Make a new folder on your computer, and then type the npm init command to create a package.json file for the project (I called mine "export-kobo-to-notion"). For this project, we're going to use the following modules:

You can install these modules with this command:

npm install dotenv @notionhq/client better-sqlite3

Once the modules have been installed, you should also create a file called .env in the directory – this is where you'll store the private environment variables you need for your script to work.

Creating a Notion integration

Developers need to create a Notion integration before they can use the Notion API. Notion explains the full steps here – all you have to do is go to your integrations and create a new integration (I called mine "Kobo Export").

Once you have the integration, you should save its associated token as the NOTION_TOKEN variable in your .env file, which will look something like this: NOTION_TOKEN=secret_TY78iopwv (but longer).

The next step is to give your integration permissions to modify your library database. Open the database in Notion, click "Share" (top right corner), and then select the "Kobo Export" integration.

You'll also need the library database ID, which you can find in the URL of the database page: the URL will have a 32 digit ID located between your workspace name and the ? symbol: it will look something like https://www.notion.so/username/776yv4nanf6qx0bdttznd9upfljupb11?v=s9..., where the ID is 776yv4nanf6qx0bdttznd9upfljupb11. Copy the database ID and save it in your .env file as NOTION_DATABASE_ID.

Your .env file should now look like this:

NOTION_TOKEN=secret_TY78iopwv
NOTION_DATABASE_ID=776yv4nanf6qx0bdttznd9upfljupb11

Connecting to Notion

Create a file called index.js in your repository, which is where we'll write the code for the script. First, we want to use the dotenv module to read the variables from our .env file. Next, we want to initialize our Notion SDK client with our integration token so that we have authorization to make API calls. This is what our script will start with:

require("dotenv").config()
const { NOTION_TOKEN, NOTION_DATABASE_ID } = process.env
const { Client } = require("@notionhq/client")
const notion = new Client({ auth: NOTION_TOKEN })

I always like to confirm that what I've done is working before I move onto the next step; it helps me to debug when things go wrong. We can check that our Notion database is properly connected by querying for a page we know is in our library database (in my case, it's the book "Circe") with the following code:

async function exportHighlights() {
  const response = await notion.databases.query({
    database_id: NOTION_DATABASE_ID,
    filter: {
      property: "Title",
      rich_text: {
        equals: "Circe",
      },
    },
  })
  console.log(response)
}

exportHighlights()

If you'd like to write a different database query, the documentation for queries is here.
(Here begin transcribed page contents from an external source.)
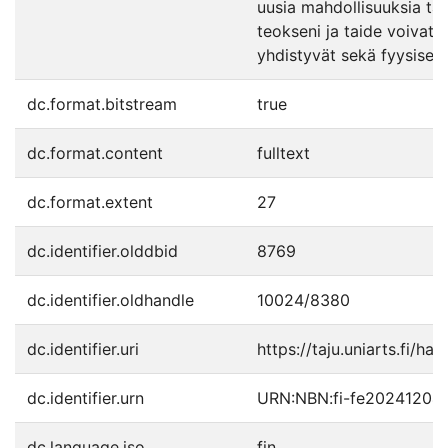
uusia mahdollisuuksia tai
teokseni ja taide voivat 
yhdistyvät sekä fyysiseen 
dc.format.bitstream
true
dc.format.content
fulltext
dc.format.extent
27
dc.identifier.olddbid
8769
dc.identifier.oldhandle
10024/8380
dc.identifier.uri
https://taju.uniarts.fi/ha
dc.identifier.urn
URN:NBN:fi-fe20241204
dc.language.iso
fin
After running this code (with the command node index.js), you should see a "page" object printed out in the console; if you don't, something is wrong. Once you've confirmed that the Notion database connection is working, delete this code before moving on.
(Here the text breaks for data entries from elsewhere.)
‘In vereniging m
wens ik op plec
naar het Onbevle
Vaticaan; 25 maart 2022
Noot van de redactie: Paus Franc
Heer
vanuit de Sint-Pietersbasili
Reading the Kobo database file

When you connect your Kobo to your computer, you should see a file in the .kobo folder called KoboReader.sqlite. This file is where Kobo stores all of the highlights and annotations made on your device. Copy (don't move!) this file into your project repository – I renamed mine highlights.sqlite.

Aside: if you're curious about what the data in this file looks like, you can download a program called DB Browser for SQLite to explore it more thoroughly.

We can initialize our Kobo database connection by adding the following line underneath the Notion initialization:

const db = require("better-sqlite3")("highlights.sqlite")

Using this library, we can write queries to retrieve information from our Kobo database. Like before, we can check that everything is working by adding the following code to index.js and then running the script again. (Replace "Circe" with the title of a book that's on your Kobo).

const result = db
  .prepare("SELECT Attribution AS Author FROM content WHERE Title = 'Circe'")
  .get()
console.log(result)

If the console shows the author of the book, everything is working as expected and you can delete those two lines of code. Now, for the fun part: actually writing the script!

Writing the script

Since we wrote a preliminary algorithm at the beginning, we have a general idea of the steps we'll take to write our script. First of all, we'll want to write everything in an async function called exportHighlights, because our Notion API calls will be asynchronous. (If you don't know what that means, Mozilla's documentation on asynchronous code is worth a read!)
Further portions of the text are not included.